- Opening Delimiter -

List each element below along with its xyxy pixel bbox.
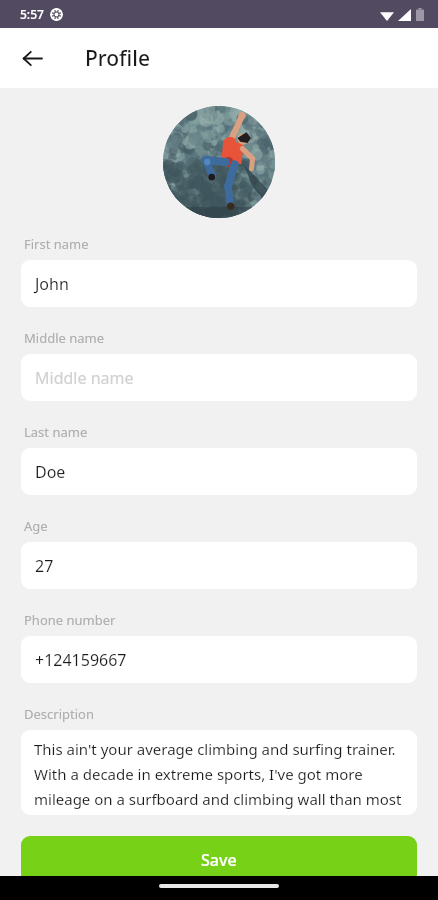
staticText: This ain't your average climbing and sur… xyxy=(34,739,407,815)
staticText: 27 xyxy=(35,555,54,577)
button[interactable]: Doe xyxy=(21,448,417,495)
staticText: 5:57 xyxy=(20,6,44,22)
button[interactable]: Save xyxy=(21,836,417,884)
staticText: Last name xyxy=(24,423,88,441)
button[interactable]: Profile photo xyxy=(163,106,275,218)
button[interactable]: John xyxy=(21,260,417,307)
button[interactable]: Back xyxy=(10,36,54,80)
staticText: Age xyxy=(24,517,48,535)
staticText: +124159667 xyxy=(35,649,127,671)
staticText: John xyxy=(35,273,69,295)
button[interactable]: This ain't your average climbing and sur… xyxy=(21,730,417,815)
button[interactable]: Middle name xyxy=(21,354,417,401)
staticText: Doe xyxy=(35,461,66,483)
button[interactable]: 27 xyxy=(21,542,417,589)
staticText: Middle name xyxy=(24,329,105,347)
staticText: Profile xyxy=(85,44,150,73)
staticText: Phone number xyxy=(24,611,116,629)
staticText: First name xyxy=(24,235,89,253)
staticText: Middle name xyxy=(35,367,134,389)
button[interactable]: +124159667 xyxy=(21,636,417,683)
staticText: Description xyxy=(24,705,94,723)
staticText: Save xyxy=(201,849,237,871)
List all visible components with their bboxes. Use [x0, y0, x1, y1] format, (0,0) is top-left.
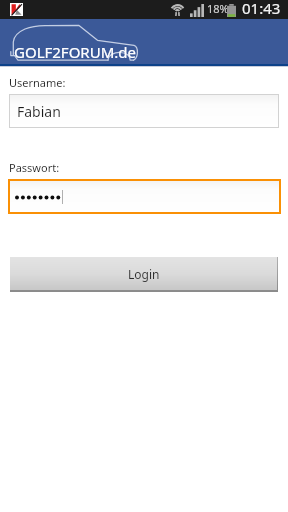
staticText: 01:43	[242, 0, 281, 17]
staticText: Login	[128, 266, 160, 282]
staticText: GOLF2FORUM.de	[14, 42, 136, 62]
button[interactable]: GOLF2FORUM.de	[0, 19, 288, 66]
button[interactable]: Fabian	[9, 94, 279, 128]
staticText: Username:	[9, 75, 66, 90]
button[interactable]	[8, 179, 281, 214]
button[interactable]: Login	[10, 257, 277, 290]
staticText: Fabian	[17, 102, 61, 121]
staticText: Passwort:	[9, 160, 60, 175]
staticText: 18%	[207, 1, 229, 16]
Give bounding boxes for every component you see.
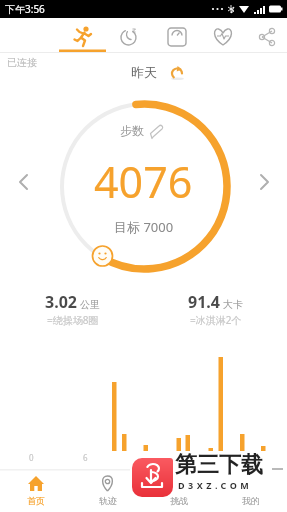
staticText: =绕操场8圈 [47,313,99,327]
staticText: =冰淇淋2个 [190,313,242,327]
staticText: 我的 [242,495,260,506]
button[interactable] [123,60,191,84]
staticText: 下午3:56 [5,2,45,16]
staticText: 6 [83,452,88,463]
staticText: 第三下载 [175,451,263,479]
staticText: 3.02 [45,291,77,313]
button[interactable] [71,470,143,512]
staticText: 首页 [27,495,45,506]
button[interactable] [241,18,287,52]
staticText: 目标 7000 [114,218,174,236]
button[interactable] [132,458,173,497]
staticText: 挑战 [170,495,188,506]
staticText: 91.4 [188,291,220,313]
button[interactable] [59,18,104,52]
button[interactable] [0,470,71,512]
button[interactable] [252,170,276,194]
staticText: 公里 [80,298,100,311]
button[interactable] [195,18,241,52]
button[interactable] [143,470,215,512]
staticText: 0 [29,452,34,463]
button[interactable] [215,470,287,512]
staticText: 已连接 [7,56,37,69]
button[interactable] [149,18,195,52]
staticText: 大卡 [223,298,243,311]
staticText: 步数 [120,123,144,138]
button[interactable] [12,170,36,194]
button[interactable] [104,18,149,52]
staticText: D3XZ.COM [178,479,253,491]
staticText: 轨迹 [99,495,117,506]
staticText: 昨天 [131,64,157,80]
staticText: 4076 [94,152,193,211]
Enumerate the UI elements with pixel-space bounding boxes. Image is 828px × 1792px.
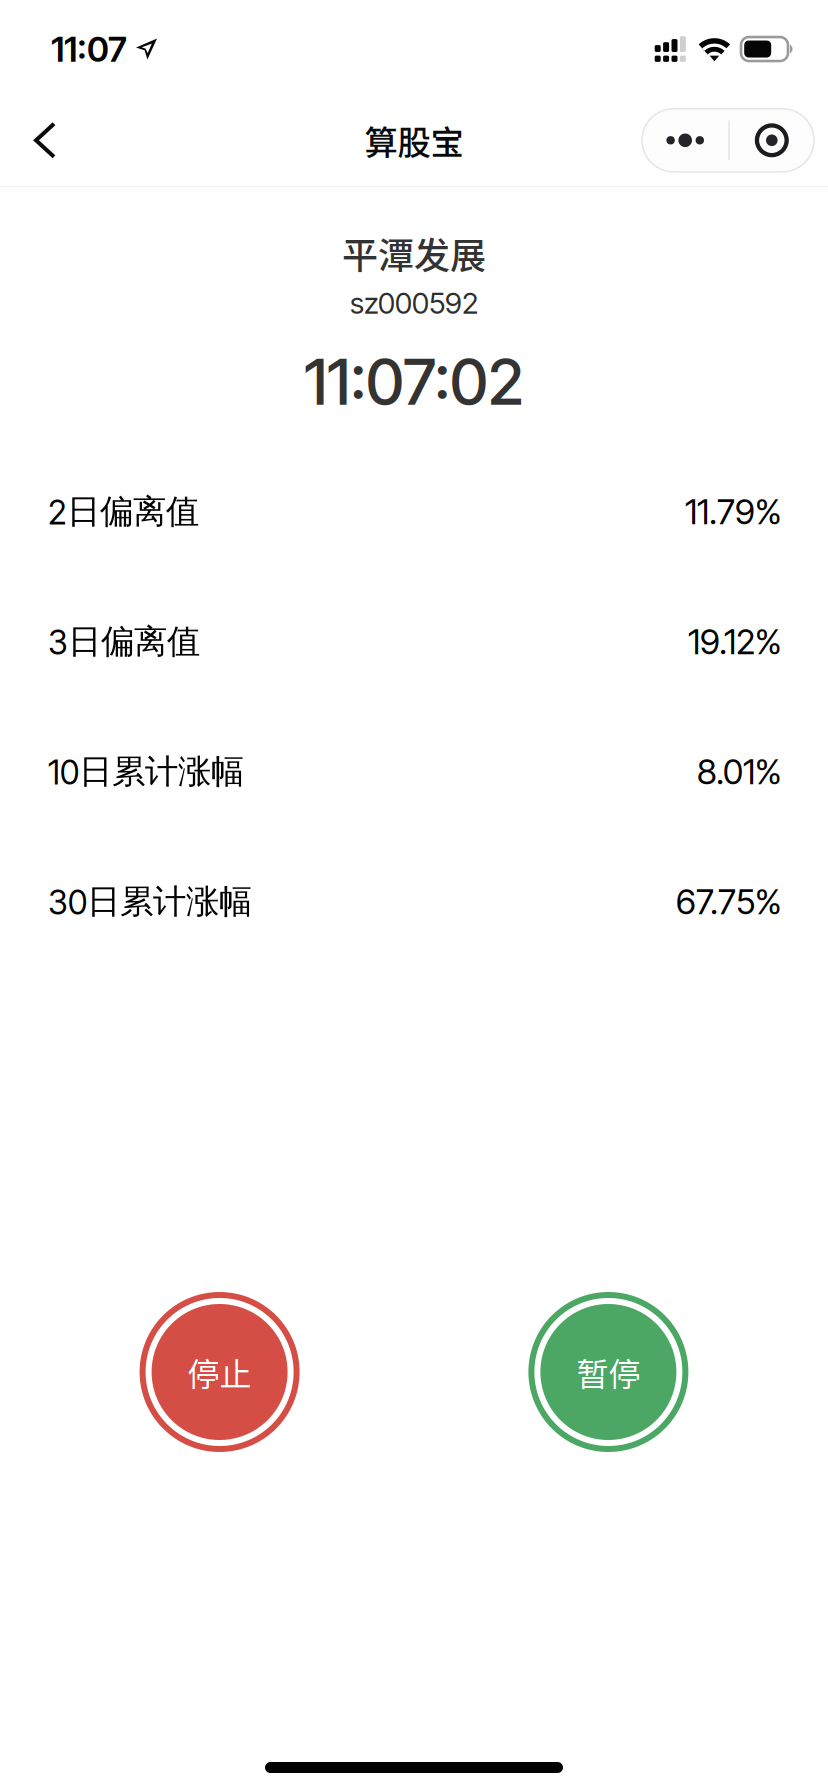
button[interactable]: 暂停 — [528, 1292, 688, 1452]
staticText: 算股宝 — [364, 116, 464, 164]
button[interactable]: More options — [642, 109, 814, 172]
staticText: 停止 — [188, 1349, 252, 1395]
staticText: 30日累计涨幅 — [48, 881, 252, 923]
staticText: 11:07:02 — [304, 344, 524, 420]
staticText: 3日偏离值 — [48, 621, 200, 663]
staticText: 67.75% — [676, 881, 782, 923]
button[interactable]: 停止 — [140, 1292, 300, 1452]
button[interactable]: Back — [7, 100, 83, 180]
staticText: 19.12% — [688, 621, 782, 663]
staticText: 8.01% — [697, 751, 782, 793]
staticText: 2日偏离值 — [48, 491, 199, 533]
staticText: 11.79% — [685, 491, 782, 533]
staticText: sz000592 — [350, 285, 478, 321]
staticText: 10日累计涨幅 — [48, 751, 244, 793]
staticText: 11:07 — [51, 28, 127, 70]
staticText: 平潭发展 — [342, 227, 486, 279]
staticText: 暂停 — [576, 1349, 640, 1395]
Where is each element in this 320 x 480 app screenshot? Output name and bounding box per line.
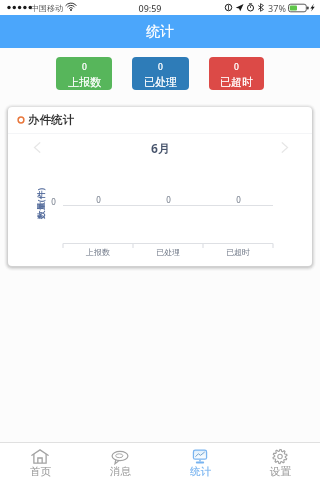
button[interactable]: 设置 — [240, 446, 320, 480]
staticText: 0 — [51, 196, 56, 207]
staticText: 上报数 — [68, 75, 101, 89]
button[interactable]: 0 — [209, 57, 264, 90]
staticText: 数量(件) — [34, 188, 46, 220]
staticText: 0 — [158, 61, 163, 73]
staticText: 0 — [234, 61, 239, 73]
staticText: 统计 — [146, 23, 174, 41]
staticText: 已超时 — [220, 75, 253, 89]
staticText: 消息 — [110, 465, 131, 478]
button[interactable]: 消息 — [80, 446, 160, 480]
button[interactable]: 0 — [56, 57, 112, 90]
button[interactable]: 首页 — [0, 446, 80, 480]
staticText: 0 — [236, 194, 241, 205]
staticText: 6月 — [151, 140, 170, 156]
staticText: 37% — [268, 2, 286, 14]
staticText: 上报数 — [86, 247, 110, 257]
staticText: 0 — [82, 61, 87, 73]
staticText: 已处理 — [156, 247, 180, 257]
staticText: 设置 — [270, 465, 291, 478]
button[interactable]: 0 — [132, 57, 189, 90]
staticText: 已超时 — [226, 247, 250, 257]
staticText: 统计 — [190, 465, 211, 478]
staticText: 09:59 — [138, 2, 162, 14]
button[interactable]: Previous month — [26, 135, 48, 159]
staticText: 首页 — [30, 465, 51, 478]
staticText: 中国移动 — [31, 3, 63, 13]
staticText: 办件统计 — [28, 113, 74, 127]
staticText: 已处理 — [144, 75, 177, 89]
staticText: 0 — [96, 194, 101, 205]
staticText: 0 — [166, 194, 171, 205]
button[interactable]: Next month — [274, 135, 296, 159]
button[interactable]: 统计 — [160, 446, 240, 480]
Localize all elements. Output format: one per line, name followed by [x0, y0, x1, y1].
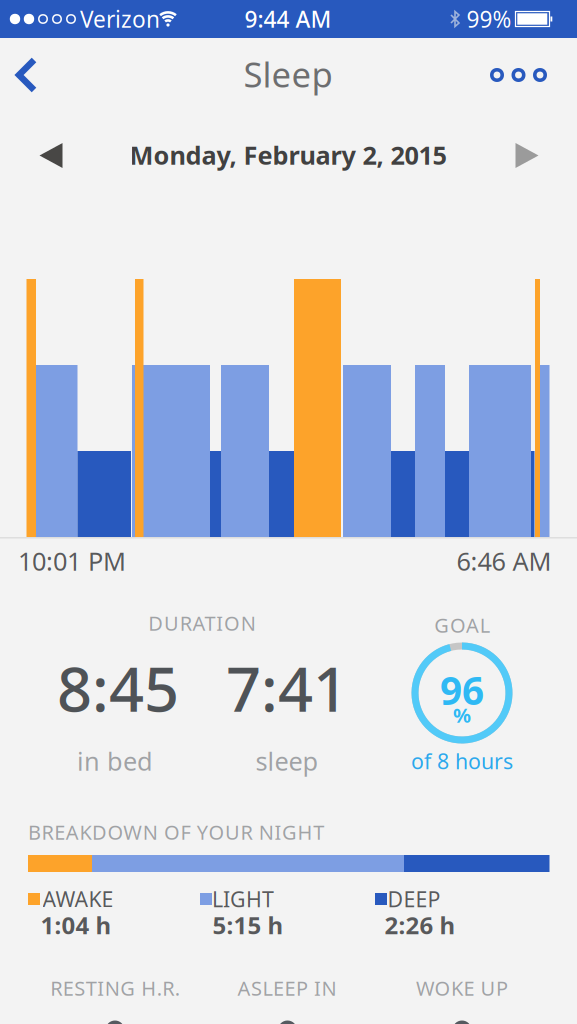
- button[interactable]: [516, 143, 538, 168]
- staticText: 96: [440, 664, 484, 716]
- staticText: 99%: [466, 4, 512, 34]
- staticText: RESTING H.R.: [50, 975, 180, 1001]
- staticText: 6:46 AM: [456, 544, 552, 578]
- staticText: in bed: [77, 744, 153, 778]
- staticText: 5:15 h: [212, 909, 284, 941]
- staticText: BREAKDOWN OF YOUR NIGHT: [28, 819, 324, 845]
- staticText: Sleep: [244, 51, 332, 97]
- staticText: 7:41: [226, 647, 348, 729]
- staticText: AWAKE: [42, 885, 114, 913]
- staticText: DEEP: [388, 885, 440, 913]
- staticText: 9:44 AM: [244, 4, 332, 34]
- staticText: %: [453, 702, 471, 728]
- button[interactable]: [15, 57, 39, 93]
- button[interactable]: [40, 143, 62, 168]
- staticText: Monday, February 2, 2015: [130, 138, 446, 172]
- staticText: 1:04 h: [40, 909, 112, 941]
- staticText: 8:45: [57, 647, 179, 729]
- button[interactable]: [490, 68, 548, 82]
- staticText: WOKE UP: [416, 975, 508, 1001]
- staticText: 2:26 h: [384, 909, 456, 941]
- staticText: of 8 hours: [411, 747, 513, 775]
- staticText: DURATION: [148, 610, 256, 636]
- staticText: Verizon: [80, 4, 160, 34]
- staticText: GOAL: [434, 612, 490, 638]
- staticText: sleep: [256, 744, 318, 778]
- staticText: LIGHT: [212, 885, 274, 913]
- staticText: 10:01 PM: [18, 544, 126, 578]
- staticText: ASLEEP IN: [238, 975, 336, 1001]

- Closing Delimiter -

_WHAT THE TASK ASKS_. The lines to copy are those in the listing that contain "Fabian".

_REPLY_.
button[interactable]: Fabian	[9, 94, 279, 128]
staticText: Fabian	[17, 102, 61, 121]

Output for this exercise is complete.